# Exercise prompt
Could you restate exactly the lines that begin at the line with "I need masks" and end at the final line of the data?

------ Data listing ------

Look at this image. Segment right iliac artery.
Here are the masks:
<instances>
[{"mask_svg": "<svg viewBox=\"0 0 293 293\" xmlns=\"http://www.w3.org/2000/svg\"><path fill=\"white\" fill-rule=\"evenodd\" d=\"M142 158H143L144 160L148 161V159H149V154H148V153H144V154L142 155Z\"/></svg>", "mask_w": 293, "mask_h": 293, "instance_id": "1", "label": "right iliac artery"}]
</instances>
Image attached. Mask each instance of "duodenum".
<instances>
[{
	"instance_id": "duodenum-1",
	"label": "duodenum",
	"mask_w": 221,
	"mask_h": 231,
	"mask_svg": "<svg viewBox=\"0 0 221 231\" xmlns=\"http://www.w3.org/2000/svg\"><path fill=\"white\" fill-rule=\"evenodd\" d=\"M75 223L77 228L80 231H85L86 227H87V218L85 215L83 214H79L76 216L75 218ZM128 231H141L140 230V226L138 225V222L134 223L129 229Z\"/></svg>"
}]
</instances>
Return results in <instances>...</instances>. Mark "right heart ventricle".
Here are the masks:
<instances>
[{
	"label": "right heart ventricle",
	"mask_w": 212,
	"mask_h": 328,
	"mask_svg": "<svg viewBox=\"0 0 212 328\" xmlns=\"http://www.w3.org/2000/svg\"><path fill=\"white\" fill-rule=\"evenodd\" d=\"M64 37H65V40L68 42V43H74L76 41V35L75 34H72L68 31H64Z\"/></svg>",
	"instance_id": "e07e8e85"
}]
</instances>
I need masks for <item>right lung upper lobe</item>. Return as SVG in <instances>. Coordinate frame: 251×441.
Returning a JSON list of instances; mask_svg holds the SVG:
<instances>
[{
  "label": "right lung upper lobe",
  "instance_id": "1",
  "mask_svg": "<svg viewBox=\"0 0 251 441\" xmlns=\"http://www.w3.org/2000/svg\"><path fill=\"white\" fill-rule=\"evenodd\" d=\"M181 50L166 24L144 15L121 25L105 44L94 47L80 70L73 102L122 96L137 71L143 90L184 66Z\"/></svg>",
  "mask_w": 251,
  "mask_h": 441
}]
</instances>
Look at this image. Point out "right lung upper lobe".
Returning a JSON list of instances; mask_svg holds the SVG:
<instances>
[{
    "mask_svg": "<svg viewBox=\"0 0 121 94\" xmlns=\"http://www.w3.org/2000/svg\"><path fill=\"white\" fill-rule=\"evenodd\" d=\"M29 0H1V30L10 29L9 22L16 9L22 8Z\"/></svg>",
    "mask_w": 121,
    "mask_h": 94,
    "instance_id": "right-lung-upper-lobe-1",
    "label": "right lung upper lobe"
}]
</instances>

------

# Task result
I need masks for <item>right lung upper lobe</item>. Return as SVG in <instances>. Coordinate frame: 251×441.
Returning a JSON list of instances; mask_svg holds the SVG:
<instances>
[{
  "label": "right lung upper lobe",
  "instance_id": "1",
  "mask_svg": "<svg viewBox=\"0 0 251 441\" xmlns=\"http://www.w3.org/2000/svg\"><path fill=\"white\" fill-rule=\"evenodd\" d=\"M181 50L166 24L144 15L121 25L105 44L94 47L80 70L73 102L122 96L137 71L143 90L184 66Z\"/></svg>",
  "mask_w": 251,
  "mask_h": 441
}]
</instances>
Look at this image. Point out "right lung upper lobe".
Returning a JSON list of instances; mask_svg holds the SVG:
<instances>
[{
    "mask_svg": "<svg viewBox=\"0 0 121 94\" xmlns=\"http://www.w3.org/2000/svg\"><path fill=\"white\" fill-rule=\"evenodd\" d=\"M29 0H1V30L10 29L9 22L16 9L22 8Z\"/></svg>",
    "mask_w": 121,
    "mask_h": 94,
    "instance_id": "right-lung-upper-lobe-1",
    "label": "right lung upper lobe"
}]
</instances>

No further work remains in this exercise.